Девушка по имени Йоханан Гелт - Алекс Тарн
Слушая сына, Реддик то и дело оборачивался, чтобы посмотреть на жену. Ее лицо было мокро от слез – немых, бесшумных, никак не мешающих ходу процесса. Николь не пыталась их утереть – возможно, она даже не отдавала себе отчета, что плачет. Гай явно старался ее подбодрить, хотя его собственные глаза тоже подозрительно блестели. Но напрасно я искала на их лицах хотя бы тень возмущения или гнева; они, скорее, переживали за сына, предвидя или предполагая тяжкие последствия раскаяния, которое ему неизбежно придется пережить по мере осознания совершенной им мерзости. Никакого осуждения – лишь глубокая печаль, сочувствие, тревога – не за себя – за него.

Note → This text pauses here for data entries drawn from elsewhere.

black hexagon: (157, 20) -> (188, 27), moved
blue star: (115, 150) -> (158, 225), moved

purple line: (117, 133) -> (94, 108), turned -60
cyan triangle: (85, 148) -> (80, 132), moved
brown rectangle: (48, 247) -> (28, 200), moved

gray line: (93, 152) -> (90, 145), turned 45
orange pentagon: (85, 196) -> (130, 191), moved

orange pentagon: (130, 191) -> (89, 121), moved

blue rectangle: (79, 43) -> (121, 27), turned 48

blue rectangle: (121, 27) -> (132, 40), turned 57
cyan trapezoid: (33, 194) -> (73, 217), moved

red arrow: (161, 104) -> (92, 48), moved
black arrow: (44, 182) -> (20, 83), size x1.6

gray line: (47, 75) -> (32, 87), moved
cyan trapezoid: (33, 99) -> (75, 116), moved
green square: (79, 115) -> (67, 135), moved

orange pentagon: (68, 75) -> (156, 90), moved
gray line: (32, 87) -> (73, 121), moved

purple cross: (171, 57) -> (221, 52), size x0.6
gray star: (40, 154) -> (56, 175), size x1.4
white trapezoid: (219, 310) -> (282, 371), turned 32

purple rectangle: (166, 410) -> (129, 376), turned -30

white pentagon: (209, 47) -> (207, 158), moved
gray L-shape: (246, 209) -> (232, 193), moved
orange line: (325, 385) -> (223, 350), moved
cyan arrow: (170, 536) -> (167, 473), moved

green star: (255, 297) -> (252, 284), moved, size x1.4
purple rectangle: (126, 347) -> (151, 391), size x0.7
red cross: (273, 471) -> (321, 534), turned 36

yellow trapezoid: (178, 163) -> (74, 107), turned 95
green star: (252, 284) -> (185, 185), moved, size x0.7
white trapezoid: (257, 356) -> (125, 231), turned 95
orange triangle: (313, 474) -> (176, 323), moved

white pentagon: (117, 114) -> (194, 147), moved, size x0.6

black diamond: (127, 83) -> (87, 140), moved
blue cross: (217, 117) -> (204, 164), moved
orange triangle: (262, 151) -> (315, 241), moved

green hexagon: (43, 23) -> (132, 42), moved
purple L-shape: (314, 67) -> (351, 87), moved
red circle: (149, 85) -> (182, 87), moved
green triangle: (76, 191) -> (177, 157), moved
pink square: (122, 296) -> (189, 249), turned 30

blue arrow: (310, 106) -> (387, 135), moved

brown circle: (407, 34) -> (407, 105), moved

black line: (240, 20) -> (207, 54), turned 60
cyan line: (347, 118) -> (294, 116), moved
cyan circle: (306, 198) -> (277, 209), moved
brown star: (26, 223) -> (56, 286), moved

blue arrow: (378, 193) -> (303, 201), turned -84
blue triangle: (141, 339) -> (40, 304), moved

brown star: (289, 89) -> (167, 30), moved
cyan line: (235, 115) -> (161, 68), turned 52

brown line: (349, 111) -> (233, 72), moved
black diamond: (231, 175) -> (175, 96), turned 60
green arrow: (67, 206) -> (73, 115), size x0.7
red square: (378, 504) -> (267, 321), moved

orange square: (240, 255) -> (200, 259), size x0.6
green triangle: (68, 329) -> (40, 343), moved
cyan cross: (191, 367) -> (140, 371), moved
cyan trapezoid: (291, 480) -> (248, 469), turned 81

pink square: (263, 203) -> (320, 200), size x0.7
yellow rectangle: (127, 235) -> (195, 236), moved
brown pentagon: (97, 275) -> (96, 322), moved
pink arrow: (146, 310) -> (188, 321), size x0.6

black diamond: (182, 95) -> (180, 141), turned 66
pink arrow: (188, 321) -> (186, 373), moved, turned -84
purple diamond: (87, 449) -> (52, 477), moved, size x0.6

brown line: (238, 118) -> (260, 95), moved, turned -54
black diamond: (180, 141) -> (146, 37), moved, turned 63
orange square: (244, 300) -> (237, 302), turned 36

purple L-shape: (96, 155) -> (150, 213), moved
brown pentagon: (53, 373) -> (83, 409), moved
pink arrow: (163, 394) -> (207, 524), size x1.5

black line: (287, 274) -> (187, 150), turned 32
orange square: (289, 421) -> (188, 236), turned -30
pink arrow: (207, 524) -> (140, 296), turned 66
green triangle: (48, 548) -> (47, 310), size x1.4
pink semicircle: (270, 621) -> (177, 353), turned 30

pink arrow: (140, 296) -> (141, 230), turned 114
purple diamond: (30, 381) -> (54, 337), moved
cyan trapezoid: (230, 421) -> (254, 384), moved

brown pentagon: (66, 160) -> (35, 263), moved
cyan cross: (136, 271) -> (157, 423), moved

Это поразило меня в самое сердце. Родители, забывшие из-за сына о нависшей над ними смертельной угрозе, – и сын, забывший о родителях из-за вдолбленных в него отвратных ценностей. Из-за ценностей толстомордой мисс Туты Урбивай – властной окружной людоедки, уже нацелившейся на губернаторство штата, а затем – на Белый дом и, как знать, на мировое господство. Если это произошло в столь благополучной и, несомненно, любящей семье, от такого же уродства не застрахован никто – вообще никто, включая меня.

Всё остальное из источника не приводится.